I understand that growing up in a culture where sex is so taboo and hard to get access to, it can be an intimidating thing, especially if left all the way till the wedding night (I get so many questions about pre-wedding-night nerves), but try to relax and take it slow. You’ll be fine. Don’t expect things to work perfectly the first time around. If it so happens that you can’t go through with penetration the first time… don’t worry, it happens a lot. Just try again at another time. One step at a time.
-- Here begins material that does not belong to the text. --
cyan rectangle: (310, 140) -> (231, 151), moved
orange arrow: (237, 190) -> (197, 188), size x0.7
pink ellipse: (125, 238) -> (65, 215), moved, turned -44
3rd thing is, whenever I rub on her clit, or on the vaginal lips (I don't know what to say them), she gets so much excited and wet, and when I try to rub faster and lets say go for 30-40 seconds like this, she stops me suddenly and says she can't have more. When I ask her about the feelings she has, she says that it feels like butterflies in the stomach :) lol. And I have to think, how can someone feel butterflies in the stomach during Sex :) So, my question is, is that the weak orgasm she has or something else? And what should I do in this case, because I want to pleasure her more and more, because she is amazing when pleasuring me (gives me best blowjobs, handjob and enjoys every move) so I care for her in the same manner and I do want to give more pleasure to her. Please guide me on this as well.
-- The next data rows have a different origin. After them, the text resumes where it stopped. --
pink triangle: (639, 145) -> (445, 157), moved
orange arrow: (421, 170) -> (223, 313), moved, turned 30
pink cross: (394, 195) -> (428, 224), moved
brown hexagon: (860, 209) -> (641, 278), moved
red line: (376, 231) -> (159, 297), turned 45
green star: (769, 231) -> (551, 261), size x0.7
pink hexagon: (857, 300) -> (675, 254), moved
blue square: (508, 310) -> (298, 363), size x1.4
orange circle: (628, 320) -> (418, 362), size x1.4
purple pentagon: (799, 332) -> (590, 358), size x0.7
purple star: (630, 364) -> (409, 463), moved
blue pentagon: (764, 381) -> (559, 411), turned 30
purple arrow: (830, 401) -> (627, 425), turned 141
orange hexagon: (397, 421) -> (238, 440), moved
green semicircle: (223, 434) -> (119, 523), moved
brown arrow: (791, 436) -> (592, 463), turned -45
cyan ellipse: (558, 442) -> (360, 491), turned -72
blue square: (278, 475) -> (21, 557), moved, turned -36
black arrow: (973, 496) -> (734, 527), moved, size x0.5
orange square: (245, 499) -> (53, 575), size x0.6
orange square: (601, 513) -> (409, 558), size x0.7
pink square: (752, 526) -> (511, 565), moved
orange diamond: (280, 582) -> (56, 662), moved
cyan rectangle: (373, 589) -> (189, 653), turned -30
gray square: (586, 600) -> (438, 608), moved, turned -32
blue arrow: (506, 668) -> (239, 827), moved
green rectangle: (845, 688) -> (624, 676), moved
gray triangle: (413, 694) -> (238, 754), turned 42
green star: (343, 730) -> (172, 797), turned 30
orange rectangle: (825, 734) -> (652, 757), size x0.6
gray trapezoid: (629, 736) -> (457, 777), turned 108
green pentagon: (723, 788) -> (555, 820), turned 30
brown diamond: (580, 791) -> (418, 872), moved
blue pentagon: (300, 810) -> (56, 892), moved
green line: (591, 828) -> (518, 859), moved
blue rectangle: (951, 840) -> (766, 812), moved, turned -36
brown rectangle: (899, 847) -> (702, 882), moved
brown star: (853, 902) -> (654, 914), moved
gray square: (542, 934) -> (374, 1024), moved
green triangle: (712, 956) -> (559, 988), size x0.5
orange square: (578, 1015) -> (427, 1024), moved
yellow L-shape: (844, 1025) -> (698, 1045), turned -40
It could be that she is orgasming in that short time….but i’ve also spoken to women who get close to orgasm and get anxious about the building up/climactic feeling that comes with…and so, stop right before they reach orgasm. You’ll have to ask her more questions to determine whether she has had one or not. If she has, and you both would like to try and go longer than 30 seconds, then perhaps try again after a couple of hours…most likely she won’t climax yet again within 30 seconds… And yes, the intensity of orgasms does vary…from person to person and within the same person too. Some times will be more intense than others.
Hope that helps! Good luck to you both :)
In the last, I again want to let you know that you are doing a great stuff, and believe me, Pakistan is the most sexually repressed society. The men here are the most hypocritical species. Even in the educated class, there are most of them who only care for themselves. I don't want to be like that and that's why, I communicate with my fiancée a lot, but these are the questions which bother me.